_Brief_:
Produce a word-for-word copy of the data that follows, excluding images.

Page images and extracted text:
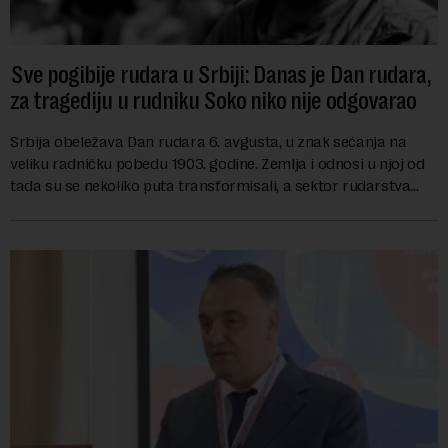
Sve pogibije rudara u Srbiji: Danas je Dan rudara,
za tragediju u rudniku Soko niko nije odgovarao
Srbija obeležava Dan rudara 6. avgusta, u znak sećanja na
veliku radničku pobedu 1903. godine. Zemlja i odnosi u njoj od
tada su se nekoliko puta transformisali, a sektor rudarstva
danas karakterišu velike r...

_Written response_:
Sve pogibije rudara u Srbiji: Danas je Dan rudara,
za tragediju u rudniku Soko niko nije odgovarao
Srbija obeležava Dan rudara 6. avgusta, u znak sećanja na
veliku radničku pobedu 1903. godine. Zemlja i odnosi u njoj od
tada su se nekoliko puta transformisali, a sektor rudarstva
danas karakterišu velike r...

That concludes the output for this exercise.